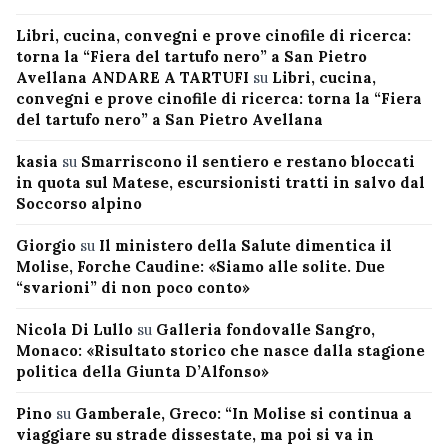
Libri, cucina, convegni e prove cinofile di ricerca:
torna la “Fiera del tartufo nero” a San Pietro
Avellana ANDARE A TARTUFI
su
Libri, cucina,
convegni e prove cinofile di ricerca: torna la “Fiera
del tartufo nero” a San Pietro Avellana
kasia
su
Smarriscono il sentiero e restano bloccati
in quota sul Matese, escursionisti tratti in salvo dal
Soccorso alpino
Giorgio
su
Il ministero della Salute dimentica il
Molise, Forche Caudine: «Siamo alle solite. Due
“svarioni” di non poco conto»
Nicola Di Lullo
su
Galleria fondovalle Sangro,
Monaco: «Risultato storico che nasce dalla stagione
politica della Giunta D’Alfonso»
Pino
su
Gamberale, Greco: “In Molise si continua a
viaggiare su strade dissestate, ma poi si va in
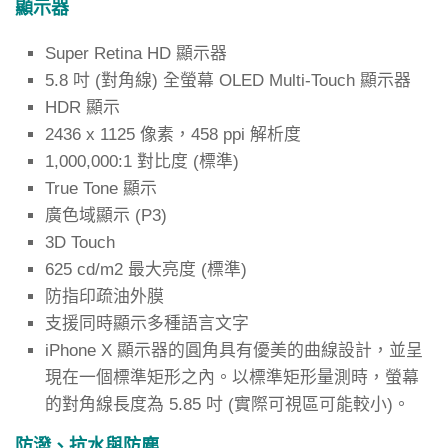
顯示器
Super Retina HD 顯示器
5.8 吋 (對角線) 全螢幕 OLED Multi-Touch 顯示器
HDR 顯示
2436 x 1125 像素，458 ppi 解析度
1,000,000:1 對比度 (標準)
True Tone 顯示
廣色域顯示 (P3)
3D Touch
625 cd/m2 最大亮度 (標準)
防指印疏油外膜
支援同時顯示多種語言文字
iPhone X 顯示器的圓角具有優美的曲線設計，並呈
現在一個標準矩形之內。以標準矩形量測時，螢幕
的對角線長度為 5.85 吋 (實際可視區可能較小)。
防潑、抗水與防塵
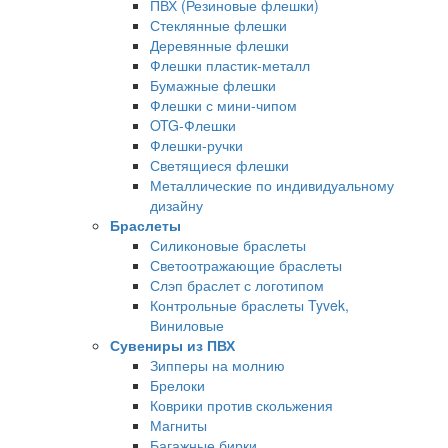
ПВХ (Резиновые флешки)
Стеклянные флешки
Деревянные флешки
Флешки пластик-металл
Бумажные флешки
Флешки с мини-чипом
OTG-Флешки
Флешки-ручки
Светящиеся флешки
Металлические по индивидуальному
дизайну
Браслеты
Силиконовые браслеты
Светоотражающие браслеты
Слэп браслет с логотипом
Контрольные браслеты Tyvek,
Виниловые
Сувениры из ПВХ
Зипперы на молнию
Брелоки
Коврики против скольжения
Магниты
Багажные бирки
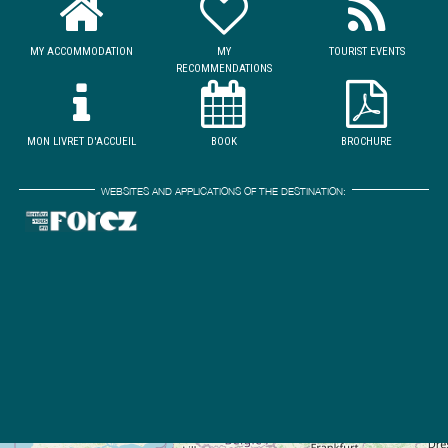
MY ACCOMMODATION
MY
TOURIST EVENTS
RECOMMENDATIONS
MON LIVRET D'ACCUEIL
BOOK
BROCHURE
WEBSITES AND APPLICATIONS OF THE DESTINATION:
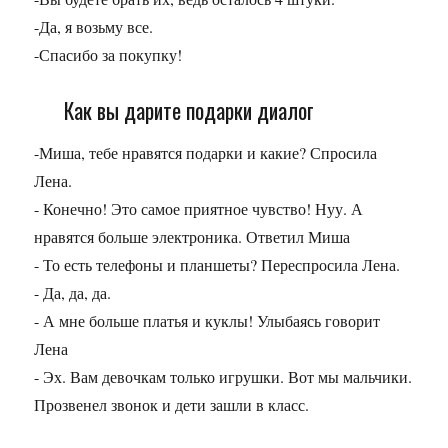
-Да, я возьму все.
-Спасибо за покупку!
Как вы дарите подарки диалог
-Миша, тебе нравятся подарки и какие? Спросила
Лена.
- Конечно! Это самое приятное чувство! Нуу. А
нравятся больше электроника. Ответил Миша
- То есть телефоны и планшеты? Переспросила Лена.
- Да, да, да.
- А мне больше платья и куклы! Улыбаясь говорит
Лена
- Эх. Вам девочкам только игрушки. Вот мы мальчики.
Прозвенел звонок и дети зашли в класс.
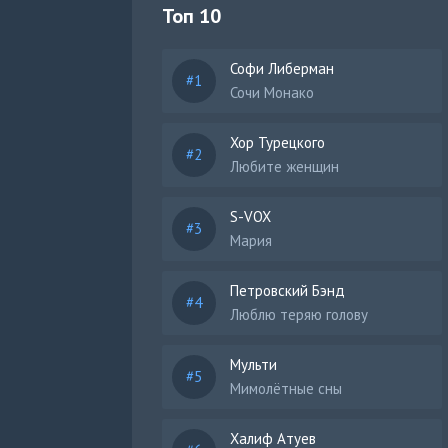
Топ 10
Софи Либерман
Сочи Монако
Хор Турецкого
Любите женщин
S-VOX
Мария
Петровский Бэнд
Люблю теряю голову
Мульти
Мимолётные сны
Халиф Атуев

━━━━━━━━━━━━━━━━━━━━

§ **EXERCISE DETAILS**
From the records above, return each line where "Molise" occurs.

§ **FINISHED TASK**
Molise, Forche Caudine: «Siamo alle solite. Due
Gamberale, Greco: “In Molise si continua a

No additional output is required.